Given data:
---+---
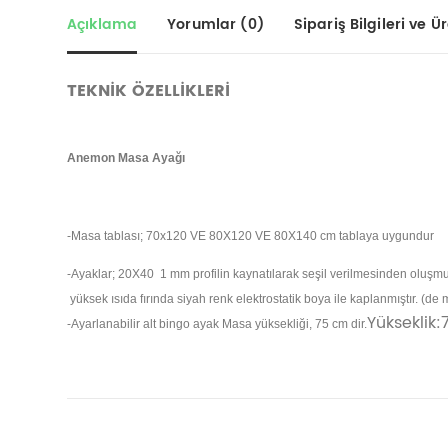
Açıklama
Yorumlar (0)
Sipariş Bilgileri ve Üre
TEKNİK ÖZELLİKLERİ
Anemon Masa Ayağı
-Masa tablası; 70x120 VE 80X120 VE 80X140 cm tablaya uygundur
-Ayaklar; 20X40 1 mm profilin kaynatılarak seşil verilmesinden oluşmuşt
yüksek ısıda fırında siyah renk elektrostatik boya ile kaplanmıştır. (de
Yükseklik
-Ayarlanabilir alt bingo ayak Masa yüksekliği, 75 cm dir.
---+---
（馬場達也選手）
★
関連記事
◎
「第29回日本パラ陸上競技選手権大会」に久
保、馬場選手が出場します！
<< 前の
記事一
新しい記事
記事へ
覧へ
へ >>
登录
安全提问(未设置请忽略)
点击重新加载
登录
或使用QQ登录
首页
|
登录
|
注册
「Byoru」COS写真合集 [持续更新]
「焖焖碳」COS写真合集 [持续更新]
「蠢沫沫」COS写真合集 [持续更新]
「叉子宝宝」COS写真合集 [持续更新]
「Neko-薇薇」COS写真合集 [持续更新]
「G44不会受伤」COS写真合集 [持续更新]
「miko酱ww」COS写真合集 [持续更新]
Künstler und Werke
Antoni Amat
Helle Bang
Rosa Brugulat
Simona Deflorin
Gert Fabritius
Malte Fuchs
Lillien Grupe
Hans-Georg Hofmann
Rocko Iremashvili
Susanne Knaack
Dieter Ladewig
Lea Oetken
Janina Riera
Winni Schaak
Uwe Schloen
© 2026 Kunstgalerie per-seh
---+---
Work task: For the material above, reproduce exactly the lines from the line with "Antoni Amat" to the line with "2026 Kunstgalerie per-seh", inclusive, and exclude all others.

Response area:
Antoni Amat
Helle Bang
Rosa Brugulat
Simona Deflorin
Gert Fabritius
Malte Fuchs
Lillien Grupe
Hans-Georg Hofmann
Rocko Iremashvili
Susanne Knaack
Dieter Ladewig
Lea Oetken
Janina Riera
Winni Schaak
Uwe Schloen
© 2026 Kunstgalerie per-seh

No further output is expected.